◆ WHAT TO DO: Check each line of the material below for "face", then copy the ones that contain it.

◆ TASK MATERIAL:
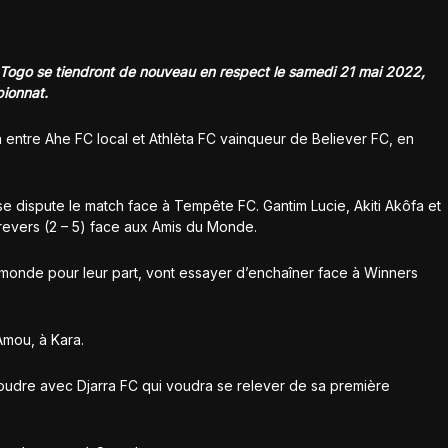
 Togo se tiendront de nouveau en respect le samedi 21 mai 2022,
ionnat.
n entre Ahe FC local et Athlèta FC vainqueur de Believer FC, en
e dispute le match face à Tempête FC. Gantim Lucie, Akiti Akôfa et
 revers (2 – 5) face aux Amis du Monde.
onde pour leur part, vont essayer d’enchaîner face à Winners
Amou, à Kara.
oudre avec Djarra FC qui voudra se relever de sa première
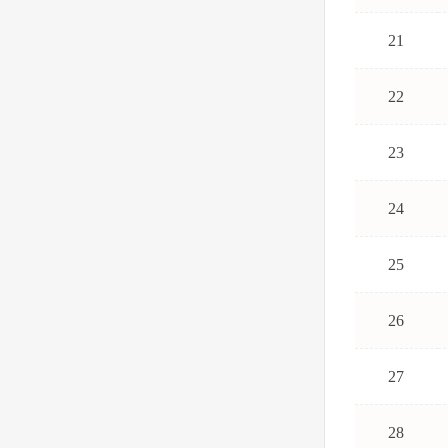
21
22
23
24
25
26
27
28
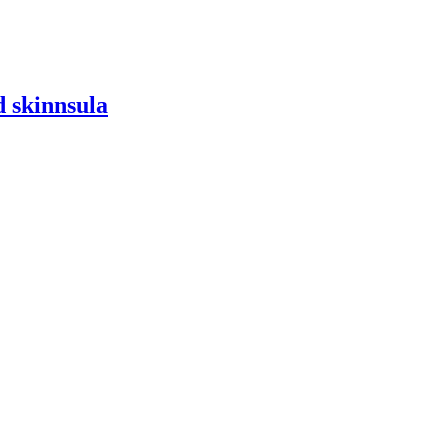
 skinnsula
---
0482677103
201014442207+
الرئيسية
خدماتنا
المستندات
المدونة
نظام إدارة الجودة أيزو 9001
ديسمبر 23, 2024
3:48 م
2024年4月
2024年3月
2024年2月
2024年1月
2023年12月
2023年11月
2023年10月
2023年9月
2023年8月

◆ EXERCISE RESPONSE:
e dispute le match face à Tempête FC. Gantim Lucie, Akiti Akôfa et
 revers (2 – 5) face aux Amis du Monde.
onde pour leur part, vont essayer d’enchaîner face à Winners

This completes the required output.